→ Raw data
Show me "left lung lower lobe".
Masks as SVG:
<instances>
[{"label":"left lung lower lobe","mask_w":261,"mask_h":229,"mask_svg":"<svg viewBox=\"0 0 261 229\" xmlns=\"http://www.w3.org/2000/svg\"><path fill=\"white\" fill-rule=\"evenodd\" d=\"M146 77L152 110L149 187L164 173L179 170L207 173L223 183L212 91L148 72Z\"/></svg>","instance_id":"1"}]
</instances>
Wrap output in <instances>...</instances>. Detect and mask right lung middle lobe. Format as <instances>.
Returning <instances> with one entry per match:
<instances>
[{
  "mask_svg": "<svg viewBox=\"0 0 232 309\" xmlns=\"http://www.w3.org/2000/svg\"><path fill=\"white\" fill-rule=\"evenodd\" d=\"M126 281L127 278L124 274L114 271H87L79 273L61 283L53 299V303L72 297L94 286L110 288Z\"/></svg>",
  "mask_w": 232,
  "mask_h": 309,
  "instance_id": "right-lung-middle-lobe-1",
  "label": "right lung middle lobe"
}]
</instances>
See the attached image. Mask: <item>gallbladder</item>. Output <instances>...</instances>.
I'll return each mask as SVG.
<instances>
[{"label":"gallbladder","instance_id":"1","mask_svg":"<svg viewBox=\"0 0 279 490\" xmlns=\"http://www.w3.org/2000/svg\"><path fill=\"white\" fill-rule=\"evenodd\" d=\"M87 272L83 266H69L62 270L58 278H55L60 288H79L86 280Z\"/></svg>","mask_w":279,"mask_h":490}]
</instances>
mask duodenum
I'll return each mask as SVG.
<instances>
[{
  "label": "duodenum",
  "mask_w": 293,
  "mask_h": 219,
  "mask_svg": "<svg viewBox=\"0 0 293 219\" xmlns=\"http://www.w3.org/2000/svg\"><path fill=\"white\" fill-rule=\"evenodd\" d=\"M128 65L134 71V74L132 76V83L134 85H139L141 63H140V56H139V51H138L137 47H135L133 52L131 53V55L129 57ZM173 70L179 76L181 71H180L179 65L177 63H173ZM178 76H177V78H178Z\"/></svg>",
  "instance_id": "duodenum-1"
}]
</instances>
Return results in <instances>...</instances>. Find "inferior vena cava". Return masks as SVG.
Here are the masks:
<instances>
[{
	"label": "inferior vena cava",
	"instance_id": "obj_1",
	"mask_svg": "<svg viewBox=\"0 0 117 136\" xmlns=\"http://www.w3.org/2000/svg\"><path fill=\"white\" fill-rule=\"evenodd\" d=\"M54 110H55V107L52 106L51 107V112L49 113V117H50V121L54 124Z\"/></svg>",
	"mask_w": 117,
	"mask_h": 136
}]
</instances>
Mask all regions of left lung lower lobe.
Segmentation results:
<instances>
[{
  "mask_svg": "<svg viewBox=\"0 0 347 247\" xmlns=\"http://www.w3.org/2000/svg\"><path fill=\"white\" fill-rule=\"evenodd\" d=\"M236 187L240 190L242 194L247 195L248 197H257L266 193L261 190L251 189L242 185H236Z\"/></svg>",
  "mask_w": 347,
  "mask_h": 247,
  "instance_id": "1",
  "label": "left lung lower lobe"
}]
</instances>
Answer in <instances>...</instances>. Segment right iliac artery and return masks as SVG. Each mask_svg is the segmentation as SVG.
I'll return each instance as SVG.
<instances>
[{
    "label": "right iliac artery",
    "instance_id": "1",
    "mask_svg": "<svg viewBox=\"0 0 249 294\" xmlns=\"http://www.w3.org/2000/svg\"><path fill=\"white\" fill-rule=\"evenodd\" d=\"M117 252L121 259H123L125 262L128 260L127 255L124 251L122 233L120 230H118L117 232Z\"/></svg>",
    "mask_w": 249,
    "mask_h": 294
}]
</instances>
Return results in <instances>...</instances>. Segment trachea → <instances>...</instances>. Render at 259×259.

→ What you have to do
Give an exact transcription of all the material.

→ The completed task
Show me "left lung lower lobe".
Masks as SVG:
<instances>
[{"label":"left lung lower lobe","mask_w":261,"mask_h":229,"mask_svg":"<svg viewBox=\"0 0 261 229\" xmlns=\"http://www.w3.org/2000/svg\"><path fill=\"white\" fill-rule=\"evenodd\" d=\"M146 77L152 110L149 187L164 173L179 170L207 173L223 183L212 91L148 72Z\"/></svg>","instance_id":"1"}]
</instances>
Wrap output in <instances>...</instances>. Detect and mask right lung middle lobe. Format as <instances>.
Returning <instances> with one entry per match:
<instances>
[{
  "mask_svg": "<svg viewBox=\"0 0 232 309\" xmlns=\"http://www.w3.org/2000/svg\"><path fill=\"white\" fill-rule=\"evenodd\" d=\"M126 281L127 278L124 274L114 271H87L79 273L61 283L53 299V303L72 297L94 286L110 288Z\"/></svg>",
  "mask_w": 232,
  "mask_h": 309,
  "instance_id": "right-lung-middle-lobe-1",
  "label": "right lung middle lobe"
}]
</instances>
See the attached image. Mask: <item>gallbladder</item>. Output <instances>...</instances>.
I'll return each mask as SVG.
<instances>
[{"label":"gallbladder","instance_id":"1","mask_svg":"<svg viewBox=\"0 0 279 490\" xmlns=\"http://www.w3.org/2000/svg\"><path fill=\"white\" fill-rule=\"evenodd\" d=\"M87 272L83 266H69L62 270L58 278H55L60 288H79L86 280Z\"/></svg>","mask_w":279,"mask_h":490}]
</instances>
mask duodenum
I'll return each mask as SVG.
<instances>
[{
  "label": "duodenum",
  "mask_w": 293,
  "mask_h": 219,
  "mask_svg": "<svg viewBox=\"0 0 293 219\" xmlns=\"http://www.w3.org/2000/svg\"><path fill=\"white\" fill-rule=\"evenodd\" d=\"M128 65L134 71V74L132 76V83L134 85H139L141 63H140V56H139V51H138L137 47H135L133 52L131 53V55L129 57ZM173 70L179 76L181 71H180L179 65L177 63H173ZM178 76H177V78H178Z\"/></svg>",
  "instance_id": "duodenum-1"
}]
</instances>
Return results in <instances>...</instances>. Find "inferior vena cava". Return masks as SVG.
Here are the masks:
<instances>
[{
	"label": "inferior vena cava",
	"instance_id": "obj_1",
	"mask_svg": "<svg viewBox=\"0 0 117 136\" xmlns=\"http://www.w3.org/2000/svg\"><path fill=\"white\" fill-rule=\"evenodd\" d=\"M54 110H55V107L52 106L51 107V112L49 113V117H50V121L54 124Z\"/></svg>",
	"mask_w": 117,
	"mask_h": 136
}]
</instances>
Mask all regions of left lung lower lobe.
Segmentation results:
<instances>
[{
  "mask_svg": "<svg viewBox=\"0 0 347 247\" xmlns=\"http://www.w3.org/2000/svg\"><path fill=\"white\" fill-rule=\"evenodd\" d=\"M236 187L240 190L242 194L247 195L248 197H257L266 193L261 190L251 189L242 185H236Z\"/></svg>",
  "mask_w": 347,
  "mask_h": 247,
  "instance_id": "1",
  "label": "left lung lower lobe"
}]
</instances>
Answer in <instances>...</instances>. Segment right iliac artery and return masks as SVG. Each mask_svg is the segmentation as SVG.
I'll return each instance as SVG.
<instances>
[{
    "label": "right iliac artery",
    "instance_id": "1",
    "mask_svg": "<svg viewBox=\"0 0 249 294\" xmlns=\"http://www.w3.org/2000/svg\"><path fill=\"white\" fill-rule=\"evenodd\" d=\"M117 252L121 259H123L125 262L128 260L127 255L124 251L122 233L120 230H118L117 232Z\"/></svg>",
    "mask_w": 249,
    "mask_h": 294
}]
</instances>
Return results in <instances>...</instances>. Segment trachea → <instances>...</instances>. Render at 259×259.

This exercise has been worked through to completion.